### Problem requirements:
Repeat every entry word for word; omit all pictures.

### Supplied material:
%%
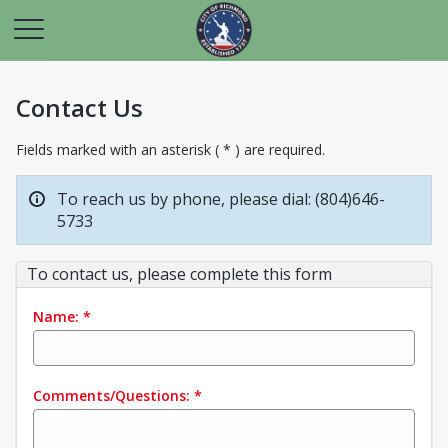
Contact Us
Fields marked with an asterisk ( * ) are required.
To reach us by phone, please dial: (804)646-
5733
To contact us, please complete this form
Name:
*
Comments/Questions:
*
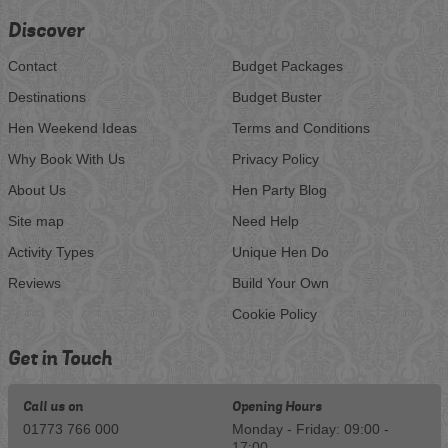
Discover
Contact
Budget Packages
Destinations
Budget Buster
Hen Weekend Ideas
Terms and Conditions
Why Book With Us
Privacy Policy
About Us
Hen Party Blog
Site map
Need Help
Activity Types
Unique Hen Do
Reviews
Build Your Own
Cookie Policy
Get in Touch
Call us on
Opening Hours
01773 766 000
Monday - Friday: 09:00 -
17:00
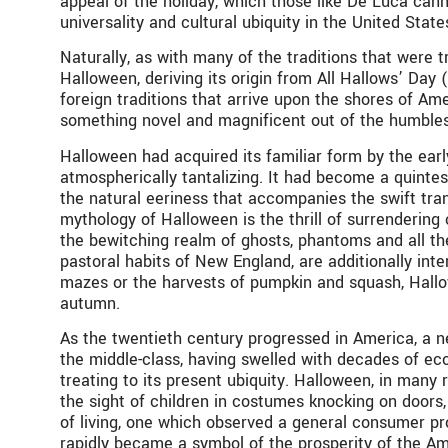
appeal of the holiday, which those like De Luca cann
universality and cultural ubiquity in the United St
Naturally, as with many of the traditions that were 
Halloween, deriving its origin from All Hallows’ Day
foreign traditions that arrive upon the shores of Ame
something novel and magnificent out of the humble
Halloween had acquired its familiar form by the ear
atmospherically tantalizing. It had become a quintesse
the natural eeriness that accompanies the swift tr
mythology of Halloween is the thrill of surrenderin
the bewitching realm of ghosts, phantoms and all the
pastoral habits of New England, are additionally inte
mazes or the harvests of pumpkin and squash, Hallo
autumn.
As the twentieth century progressed in America, a n
the middle-class, having swelled with decades of eco
treating to its present ubiquity. Halloween, in many
the sight of children in costumes knocking on doors
of living, one which observed a general consumer pros
rapidly became a symbol of the prosperity of the Ame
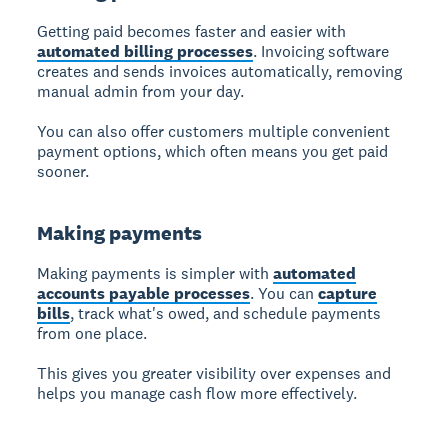
Getting paid
becomes faster and easier with
automated billing processes
. Invoicing software
creates and sends invoices automatically, removing
manual admin from your day.
You can also offer customers multiple convenient
payment options, which often means you get paid
sooner.
Making payments
Making payments
is simpler with
automated
accounts payable processes
. You can
capture
bills
, track what's owed, and schedule payments
from one place.
This gives you greater visibility over expenses and
helps you manage cash flow more effectively.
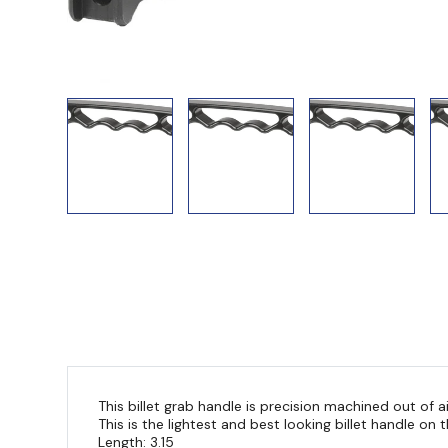
This billet grab handle is precision machined out of a
This is the lightest and best looking billet handle on
Length: 3.15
%%
### Answer for this exercise:
Contact Us
Fields marked with an asterisk ( * ) are required.
To reach us by phone, please dial: (804)646-
5733
To contact us, please complete this form
Name:
*
Comments/Questions:
*
Discover
Contact
Budget Packages
Destinations
Budget Buster
Hen Weekend Ideas
Terms and Conditions
Why Book With Us
Privacy Policy
About Us
Hen Party Blog
Site map
Need Help
Activity Types
Unique Hen Do
Reviews
Build Your Own
Cookie Policy
Get in Touch
Call us on
Opening Hours
01773 766 000
Monday - Friday: 09:00 -
17:00
appeal of the holiday, which those like De Luca cann
universality and cultural ubiquity in the United St
Naturally, as with many of the traditions that were 
Halloween, deriving its origin from All Hallows’ Day
foreign traditions that arrive upon the shores of Ame
something novel and magnificent out of the humble
Halloween had acquired its familiar form by the ear
atmospherically tantalizing. It had become a quintesse
the natural eeriness that accompanies the swift tr
mythology of Halloween is the thrill of surrenderin
the bewitching realm of ghosts, phantoms and all the
pastoral habits of New England, are additionally inte
mazes or the harvests of pumpkin and squash, Hallo
autumn.
As the twentieth century progressed in America, a n
the middle-class, having swelled with decades of eco
treating to its present ubiquity. Halloween, in many
the sight of children in costumes knocking on doors
of living, one which observed a general consumer pros
rapidly became a symbol of the prosperity of the Ame
Getting paid
becomes faster and easier with
automated billing processes
. Invoicing software
creates and sends invoices automatically, removing
manual admin from your day.
You can also offer customers multiple convenient
payment options, which often means you get paid
sooner.
Making payments
Making payments
is simpler with
automated
accounts payable processes
. You can
capture
bills
, track what's owed, and schedule payments
from one place.
This gives you greater visibility over expenses and
helps you manage cash flow more effectively.
This billet grab handle is precision machined out of a
This is the lightest and best looking billet handle on
Length: 3.15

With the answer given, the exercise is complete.